NZ must have some quite bad goat tracks....

I use https://uk.farnell.com/alcoswitch-te-connectivity/av1921e712q04/vandal-resistant-sw-dpst-3a-250vac/dp/2565144?st=dpst latching AV1921E712Q04 definitely fits a 10mm panel without any recess. 2309534.pdf

I have got lots of fakes from little diode.... they are scum. I reported them to ebay telling ebay that the fakes could result in fire or electric shock ebay did absolutely NOTHING. I reported them to paypal... they did NOTHING. nikkoelec on ebay also sells fakes... took 3 months to get a refund. I even explained to the sellers how I determined they are fake. they showed zero interest in checking their stock... and continued to sell the same fake parts... I even purchased the same part from them over multiple months to prove they where continuing to sell known fake parts even after my returns... no one cares. one day someone is going to get hurt. its disgusting.

The threads on the socket stop slightly short of the mounting plate. In addition the plug does not quite screw down all the way, so I can mount to the socket on the inside of a 3mm panel without issues.

I use these for psu to amp connectors and sockets. https://www.ebay.co.uk/itm/254196620095?hash=item3b2f4c9b3f:g:-KwAAOSw4fpcr1Kr https://www.ebay.co.uk/itm/264278975567?hash=item3d8841244f:g:4nkAAOSwr-Vcr1Ii I use flexible copper stranded silicon wire rated at 1000V and put about 3cm of heatshrink over the solder joints. I test with an insulation tester they there is no breakdown between adjacent pins at 2500V. There is breakdown at 5000V but that's close to 10 times more voltage difference than the wire will actually carry in practice. I try to not have two wires with vastly differing voltages adjacent to each other and I carry ac voltages e.g. tube heaters on a separate cable to dc voltages. where possible I also avoid using adjacent pints and try to leave a circle of unused pins around a pin carrying high voltage.

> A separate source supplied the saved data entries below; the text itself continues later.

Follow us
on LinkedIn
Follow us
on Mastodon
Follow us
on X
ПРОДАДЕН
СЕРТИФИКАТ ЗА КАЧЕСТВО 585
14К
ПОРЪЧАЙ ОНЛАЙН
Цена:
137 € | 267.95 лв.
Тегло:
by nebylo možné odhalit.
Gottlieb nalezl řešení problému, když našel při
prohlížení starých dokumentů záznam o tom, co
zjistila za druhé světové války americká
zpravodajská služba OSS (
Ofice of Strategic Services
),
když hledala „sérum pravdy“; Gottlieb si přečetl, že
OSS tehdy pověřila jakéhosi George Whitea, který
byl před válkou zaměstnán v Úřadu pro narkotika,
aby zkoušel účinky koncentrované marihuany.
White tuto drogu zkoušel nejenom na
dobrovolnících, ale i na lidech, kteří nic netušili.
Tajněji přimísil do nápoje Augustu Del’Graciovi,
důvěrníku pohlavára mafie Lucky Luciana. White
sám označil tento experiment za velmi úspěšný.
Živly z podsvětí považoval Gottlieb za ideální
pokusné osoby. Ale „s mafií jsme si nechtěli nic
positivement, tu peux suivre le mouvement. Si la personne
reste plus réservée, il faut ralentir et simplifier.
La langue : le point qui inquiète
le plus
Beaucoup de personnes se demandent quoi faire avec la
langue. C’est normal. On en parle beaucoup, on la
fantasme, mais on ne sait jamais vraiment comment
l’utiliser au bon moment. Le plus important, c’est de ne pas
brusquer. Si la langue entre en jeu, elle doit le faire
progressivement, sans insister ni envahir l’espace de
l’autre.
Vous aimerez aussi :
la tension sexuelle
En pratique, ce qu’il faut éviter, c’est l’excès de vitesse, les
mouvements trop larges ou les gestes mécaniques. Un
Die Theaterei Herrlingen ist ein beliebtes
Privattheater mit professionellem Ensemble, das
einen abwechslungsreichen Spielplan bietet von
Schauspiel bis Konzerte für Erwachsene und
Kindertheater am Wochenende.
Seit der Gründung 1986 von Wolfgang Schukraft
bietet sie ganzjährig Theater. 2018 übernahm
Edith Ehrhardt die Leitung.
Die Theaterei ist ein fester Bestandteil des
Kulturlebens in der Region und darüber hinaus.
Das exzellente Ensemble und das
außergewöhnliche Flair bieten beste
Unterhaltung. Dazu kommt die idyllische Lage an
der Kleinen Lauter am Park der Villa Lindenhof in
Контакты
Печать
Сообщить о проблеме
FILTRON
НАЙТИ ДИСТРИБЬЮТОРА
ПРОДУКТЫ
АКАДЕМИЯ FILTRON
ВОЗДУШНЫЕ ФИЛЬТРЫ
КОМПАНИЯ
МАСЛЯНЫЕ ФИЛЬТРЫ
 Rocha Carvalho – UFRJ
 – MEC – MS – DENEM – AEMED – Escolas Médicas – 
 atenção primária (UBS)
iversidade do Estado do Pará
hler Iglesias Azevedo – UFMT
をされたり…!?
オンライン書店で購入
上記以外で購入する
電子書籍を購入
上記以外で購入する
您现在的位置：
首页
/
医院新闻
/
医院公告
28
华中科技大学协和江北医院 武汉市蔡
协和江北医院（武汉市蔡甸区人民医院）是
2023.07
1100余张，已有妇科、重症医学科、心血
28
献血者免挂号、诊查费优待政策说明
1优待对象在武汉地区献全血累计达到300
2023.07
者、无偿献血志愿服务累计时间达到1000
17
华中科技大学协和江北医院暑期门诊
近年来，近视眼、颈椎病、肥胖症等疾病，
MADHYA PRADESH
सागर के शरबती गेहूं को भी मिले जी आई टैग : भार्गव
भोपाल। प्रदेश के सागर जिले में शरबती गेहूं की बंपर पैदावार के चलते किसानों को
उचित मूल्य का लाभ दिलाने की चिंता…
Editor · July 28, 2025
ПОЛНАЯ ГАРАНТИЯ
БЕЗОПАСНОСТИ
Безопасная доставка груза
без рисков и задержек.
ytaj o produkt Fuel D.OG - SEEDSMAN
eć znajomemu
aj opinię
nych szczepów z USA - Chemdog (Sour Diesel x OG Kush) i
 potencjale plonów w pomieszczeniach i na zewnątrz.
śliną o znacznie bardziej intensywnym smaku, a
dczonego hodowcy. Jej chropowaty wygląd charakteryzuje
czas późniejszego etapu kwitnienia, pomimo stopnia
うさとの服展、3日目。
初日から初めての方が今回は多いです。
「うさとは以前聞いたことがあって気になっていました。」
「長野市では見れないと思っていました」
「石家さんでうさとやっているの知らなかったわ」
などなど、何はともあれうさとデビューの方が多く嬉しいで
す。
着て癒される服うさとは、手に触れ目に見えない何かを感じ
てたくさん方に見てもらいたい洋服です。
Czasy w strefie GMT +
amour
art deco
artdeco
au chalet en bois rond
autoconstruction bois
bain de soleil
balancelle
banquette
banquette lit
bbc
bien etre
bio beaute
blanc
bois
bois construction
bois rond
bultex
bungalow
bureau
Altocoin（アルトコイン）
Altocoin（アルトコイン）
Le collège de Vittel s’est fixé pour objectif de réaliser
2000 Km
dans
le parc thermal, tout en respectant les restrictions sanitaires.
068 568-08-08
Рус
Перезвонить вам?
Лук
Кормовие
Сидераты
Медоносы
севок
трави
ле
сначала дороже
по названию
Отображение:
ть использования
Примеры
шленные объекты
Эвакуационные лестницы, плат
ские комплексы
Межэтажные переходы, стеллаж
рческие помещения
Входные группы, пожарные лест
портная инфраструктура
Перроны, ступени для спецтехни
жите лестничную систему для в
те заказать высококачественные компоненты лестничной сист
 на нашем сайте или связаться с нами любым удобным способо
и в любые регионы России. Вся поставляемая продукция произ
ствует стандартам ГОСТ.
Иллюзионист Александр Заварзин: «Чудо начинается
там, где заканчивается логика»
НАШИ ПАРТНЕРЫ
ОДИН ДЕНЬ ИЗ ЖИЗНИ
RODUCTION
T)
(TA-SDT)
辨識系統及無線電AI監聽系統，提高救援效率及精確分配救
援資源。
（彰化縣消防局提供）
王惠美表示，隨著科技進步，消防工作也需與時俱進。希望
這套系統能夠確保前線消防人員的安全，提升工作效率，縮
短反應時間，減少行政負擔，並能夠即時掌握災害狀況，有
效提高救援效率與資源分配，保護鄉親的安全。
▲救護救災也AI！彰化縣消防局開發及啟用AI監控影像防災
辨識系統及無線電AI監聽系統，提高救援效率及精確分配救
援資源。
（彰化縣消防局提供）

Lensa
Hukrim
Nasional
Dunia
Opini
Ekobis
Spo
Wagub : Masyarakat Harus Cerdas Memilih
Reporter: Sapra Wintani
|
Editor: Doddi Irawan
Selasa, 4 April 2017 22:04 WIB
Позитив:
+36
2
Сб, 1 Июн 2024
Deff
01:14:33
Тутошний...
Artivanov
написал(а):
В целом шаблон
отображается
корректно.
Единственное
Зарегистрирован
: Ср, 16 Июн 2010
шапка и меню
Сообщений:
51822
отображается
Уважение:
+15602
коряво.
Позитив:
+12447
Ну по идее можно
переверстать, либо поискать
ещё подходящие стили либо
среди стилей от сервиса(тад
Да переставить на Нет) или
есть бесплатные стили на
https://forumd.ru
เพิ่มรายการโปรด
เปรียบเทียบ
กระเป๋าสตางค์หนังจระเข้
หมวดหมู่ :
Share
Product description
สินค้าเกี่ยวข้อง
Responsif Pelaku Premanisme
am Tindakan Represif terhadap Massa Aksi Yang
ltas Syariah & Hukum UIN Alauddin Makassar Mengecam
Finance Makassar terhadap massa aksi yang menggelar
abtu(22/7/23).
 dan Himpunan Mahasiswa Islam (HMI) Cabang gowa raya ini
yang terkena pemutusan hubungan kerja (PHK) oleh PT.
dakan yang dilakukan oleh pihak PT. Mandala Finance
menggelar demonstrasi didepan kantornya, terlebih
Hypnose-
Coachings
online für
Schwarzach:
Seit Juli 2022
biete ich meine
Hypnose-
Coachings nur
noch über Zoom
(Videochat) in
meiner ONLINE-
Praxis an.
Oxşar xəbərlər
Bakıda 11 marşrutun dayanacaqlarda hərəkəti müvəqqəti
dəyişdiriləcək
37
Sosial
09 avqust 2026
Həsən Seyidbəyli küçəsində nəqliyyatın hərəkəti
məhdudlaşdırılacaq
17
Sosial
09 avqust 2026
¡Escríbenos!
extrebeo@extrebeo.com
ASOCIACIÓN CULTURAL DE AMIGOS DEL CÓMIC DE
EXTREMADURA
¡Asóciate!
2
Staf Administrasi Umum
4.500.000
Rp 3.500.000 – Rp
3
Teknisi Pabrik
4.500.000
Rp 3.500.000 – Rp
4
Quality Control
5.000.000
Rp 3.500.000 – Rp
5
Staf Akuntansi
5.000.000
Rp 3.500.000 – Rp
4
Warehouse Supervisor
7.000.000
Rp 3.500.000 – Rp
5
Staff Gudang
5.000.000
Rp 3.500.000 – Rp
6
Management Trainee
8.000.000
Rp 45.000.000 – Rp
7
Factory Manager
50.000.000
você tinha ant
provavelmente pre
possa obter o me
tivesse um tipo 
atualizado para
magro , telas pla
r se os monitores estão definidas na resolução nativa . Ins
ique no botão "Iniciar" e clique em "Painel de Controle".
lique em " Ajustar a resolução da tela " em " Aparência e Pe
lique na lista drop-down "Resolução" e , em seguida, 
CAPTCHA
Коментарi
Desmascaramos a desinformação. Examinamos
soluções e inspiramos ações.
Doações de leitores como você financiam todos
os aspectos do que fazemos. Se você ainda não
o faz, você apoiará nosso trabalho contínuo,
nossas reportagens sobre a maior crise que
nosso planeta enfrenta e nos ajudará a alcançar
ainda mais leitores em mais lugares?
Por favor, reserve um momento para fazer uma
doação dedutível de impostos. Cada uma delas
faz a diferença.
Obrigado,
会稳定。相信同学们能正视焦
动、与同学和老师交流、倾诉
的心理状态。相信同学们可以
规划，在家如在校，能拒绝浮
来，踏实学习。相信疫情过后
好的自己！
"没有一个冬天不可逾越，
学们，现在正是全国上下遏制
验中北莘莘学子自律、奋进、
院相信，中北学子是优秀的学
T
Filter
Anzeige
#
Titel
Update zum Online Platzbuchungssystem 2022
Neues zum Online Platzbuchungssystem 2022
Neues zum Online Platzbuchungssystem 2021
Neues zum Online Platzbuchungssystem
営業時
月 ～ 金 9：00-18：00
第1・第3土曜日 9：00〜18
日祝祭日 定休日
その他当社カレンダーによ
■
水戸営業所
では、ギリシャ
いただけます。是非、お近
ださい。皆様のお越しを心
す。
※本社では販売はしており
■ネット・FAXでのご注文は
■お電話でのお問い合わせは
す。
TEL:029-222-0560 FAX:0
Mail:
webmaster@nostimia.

The cardas chassis wire is rated at multiple KV so its great for valve amps. It is enamel coated so ideally you need a solder pot to burn away the enamel and tin the copper. I tried a high temperature large tip soldering iron but could not reliably get rid of the enamel. A solder pot (once its slowly) heated up to temperature) works well and consistently. I once rewired a valve amp completely solid silver wire, cost a fortune, total garbage. I simply could not listen to it, clapping sounded like a popcorn maker, violins were so bright and edgy it almost made my gums bleed. I removed the sold silver wire within an hour of finishing the rebuild and put it in the bin. I use the Hank Thompson track "orange blossom special" from "live at the golden nugget" to detect brightness/forwardness. If the violin on the left hand side hurts you have a high frequency emphasis issue. If the bass on the right isn't warm you have a dry low frequency issue. If the entire track is fatiguing you have bad high frequency issues.... it might not be your type of music but it is a live recording in a casino with plenty of ambience and things going on in the background - this is especially true between tracks and on introduction before the first track.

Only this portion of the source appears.